AssistPDA: An Online Video Surveillance Assistant for Video Anomaly Prediction, Detection, and Analysis
Zhiwei Yang, Chen Gao, Jing Liu, Peng Wu, Guansong Pang, Mike Zheng Shou
TL;DR
AssistPDA introduces an online Video Anomaly Prediction, Detection, and Analysis framework that unifies real-time anomaly forecasting, detection, and interactive analysis. It couples a vision encoder, a lightweight SpatioTemporal Relationship Distillation (STRD) module, and a tunable LLM (with LoRA) to translate streaming visual context into timely natural-language responses, while maintaining long-range temporal awareness.
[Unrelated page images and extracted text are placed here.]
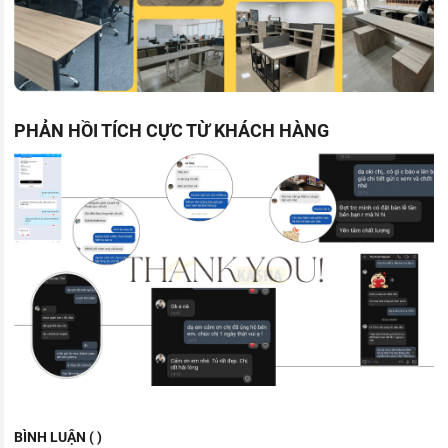
PHẢN HỒI TÍCH CỰC TỪ KHÁCH HÀNG
BÌNH LUẬN ( )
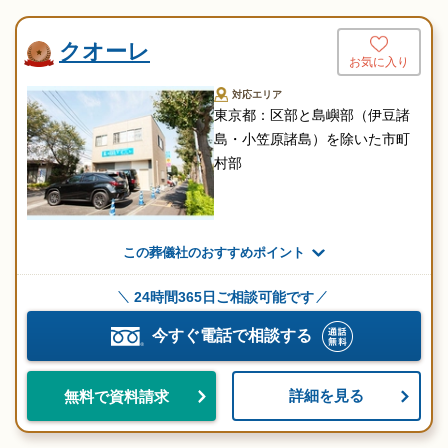
クオーレ
お気に入り
対応エリア
東京都：区部と島嶼部（伊豆諸
島・小笠原諸島）を除いた市町
村部
この葬儀社のおすすめポイント
24時間365日ご相談可能です
今すぐ電話で相談する
詳細を見る
無料で資料請求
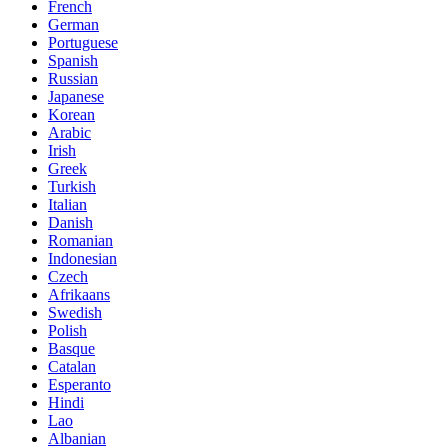
French
German
Portuguese
Spanish
Russian
Japanese
Korean
Arabic
Irish
Greek
Turkish
Italian
Danish
Romanian
Indonesian
Czech
Afrikaans
Swedish
Polish
Basque
Catalan
Esperanto
Hindi
Lao
Albanian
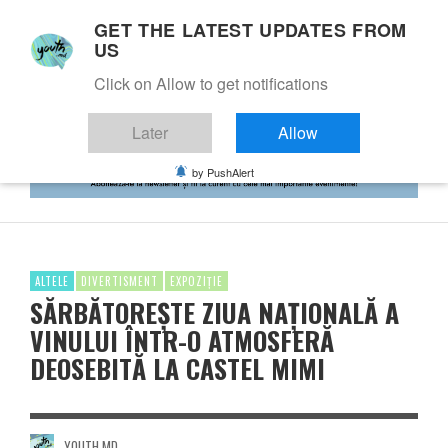
GET THE LATEST UPDATES FROM
US
Click on Allow to get notifications
Later
Allow
by PushAlert
ALTELE
DIVERTISMENT
EXPOZIȚIE
SĂRBĂTOREȘTE ZIUA NAȚIONALĂ A
VINULUI ÎNTR-O ATMOSFERĂ
DEOSEBITĂ LA CASTEL MIMI
YOUTH.MD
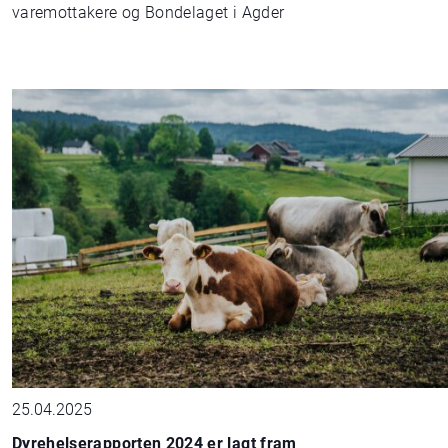
varemottakere og Bondelaget i Agder
25.04.2025
Dyrehelserapporten 2024 er lagt fram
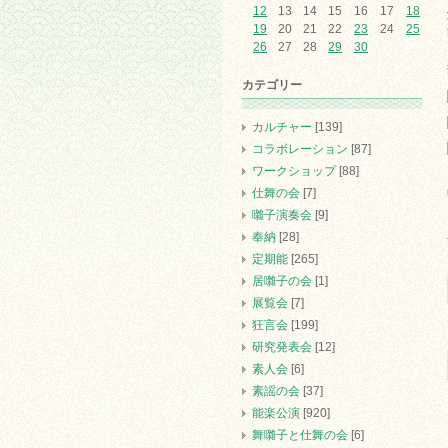
12
13
14
15
16
17
18
19
20
21
22
23
24
25
26
27
28
29
30
カテゴリー
カルチャー
[139]
コラボレーション
[87]
ワークショップ
[88]
仕舞の会
[7]
囃子演奏会
[9]
奉納
[28]
定期能
[265]
居囃子の会
[1]
展覧会
[7]
狂言会
[199]
研究発表会
[12]
素人会
[6]
素謡の会
[37]
能楽公演
[920]
舞囃子と仕舞の会
[6]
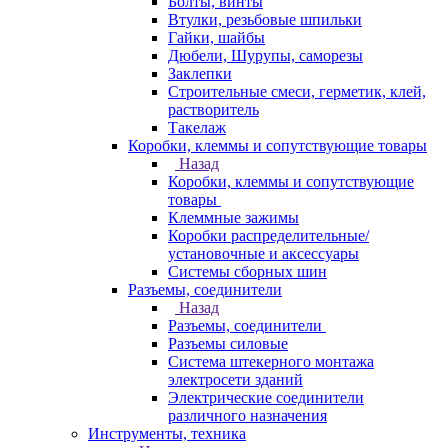
Болты, винты
Втулки, резьбовые шпильки
Гайки, шайбы
Дюбели, Шурупы, саморезы
Заклепки
Строительные смеси, герметик, клей,
растворитель
Такелаж
Коробки, клеммы и сопутствующие товары
Назад
Коробки, клеммы и сопутствующие
товары
Клеммные зажимы
Коробки распределительные/
установочные и аксессуары
Системы сборных шин
Разъемы, соединители
Назад
Разъемы, соединители
Разъемы силовые
Система штекерного монтажа
электросети зданий
Электрические соединители
различного назначения
Инструменты, техника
A new VAPDA-127K benchmark enables robust training and evaluation of online VAPDA tasks, including event-level prediction and open-ended anomaly analysis. Empirical results show state-of-the-art performance for real-time VAPDA across prediction, detection, and analysis, with practical streaming speeds of 15–20 FPS on standard GPUs and open-sourcing of data and code to foster further research.
Abstract
The rapid advancements in large language models (LLMs) have spurred growing interest in LLM-based video anomaly detection (VAD). However, existing approaches predominantly focus on video-level anomaly question answering or offline detection, ignoring the real-time nature essential for practical VAD applications. To bridge this gap and facilitate the practical deployment of LLM-based VAD, we introduce AssistPDA, the first online video anomaly surveillance assistant that unifies video anomaly prediction, detection, and analysis (VAPDA) within a single framework. AssistPDA enables real-time inference on streaming videos while supporting interactive user engagement. Notably, we introduce a novel event-level anomaly prediction task, enabling proactive anomaly forecasting before anomalies fully unfold. To enhance the ability to model intricate spatiotemporal relationships in anomaly events, we propose a Spatio-Temporal Relation Distillation (STRD) module. STRD transfers the long-term spatiotemporal modeling capabilities of vision-language models (VLMs) from offline settings to real-time scenarios. Thus it equips AssistPDA with a robust understanding of complex temporal dependencies and long-sequence memory. Additionally, we construct VAPDA-127K, the first large-scale benchmark designed for VLM-based online VAPDA. Extensive experiments demonstrate that AssistPDA outperforms existing offline VLM-based approaches, setting a new state-of-the-art for real-time VAPDA. Our dataset and code will be open-sourced to facilitate further research in the community.